Paris, 19 février 1778.
J'apprends à la fois, monsieur, et votre heureux retour dans votre patrie, et cet accueil, cet empressement, plein de vénération et de tendresse, dont elle se plaît à vous prodiguer les témoignages.
Cette gloire était bien due au grand homme qui a célébré si dignement Henri IV et le siècle de Louis XIV. Il semble même que vous ne pouviez choisir de circonstance plus favorable, et que le règne de Louis XVI était l'époque où le respect de la nation devait éclater pour l'auteur de la Henriade. En effet, monsieur, vos immortelles tragédies, qui vous ont mis au rang de nos poètes les plus célèbres, ont eu moins de part, peutêtre, aux acclamations du public, que cet ouvrage où vous avez peint le meilleur des rois.
Je me flatte que vous voudrez bien distinguer dans la foule l'hommage d'un homme qui fit autrefois le voyage de Genève, uniquement pour vous porter son tribut d'admiration. Je serais allé vous le présenter moi même, si je n'étais retenu par un rhume qui m'a presque ôté l'usage de la voix, et qui me fait une triste nécessité de différer ma visite.
Vous savez, monsieur, que j'ai toujours révéré en vous, le génie le plus singulier et le plus rare qui ait jamais illustré l'Europe; j'aurais souhaité seulement que vous eussiez joui d'une tranquillité égale à votre réputation: mais votre sensibilité a souvent troublé votre bonheur; et il est donc vrai qu'il n'est point de grand homme qui ne se rapproche, par quelque endroit, des faiblesses humaines.

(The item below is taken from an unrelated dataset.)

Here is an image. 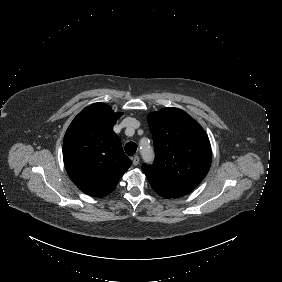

En attendant que j'aille vous témoigner de vive voix mon ancien attachement, je vous prie de recevoir avec bonté cette collection de mes ouvrages, la plus soignée et la plus complète qui ait encore paru. Quelques-uns d'eux, (vous vous le rappellerez assez) ont produit, dans leur temps, une sensation plus vive que je ne l'aurais désiré; je n'ose me flatter cependant que vous les jugiez dignes de votre indulgence: mais, pour me mettre à la mode, on les a enrichis d'estampes, et ces images pourront peut-être vous amuser.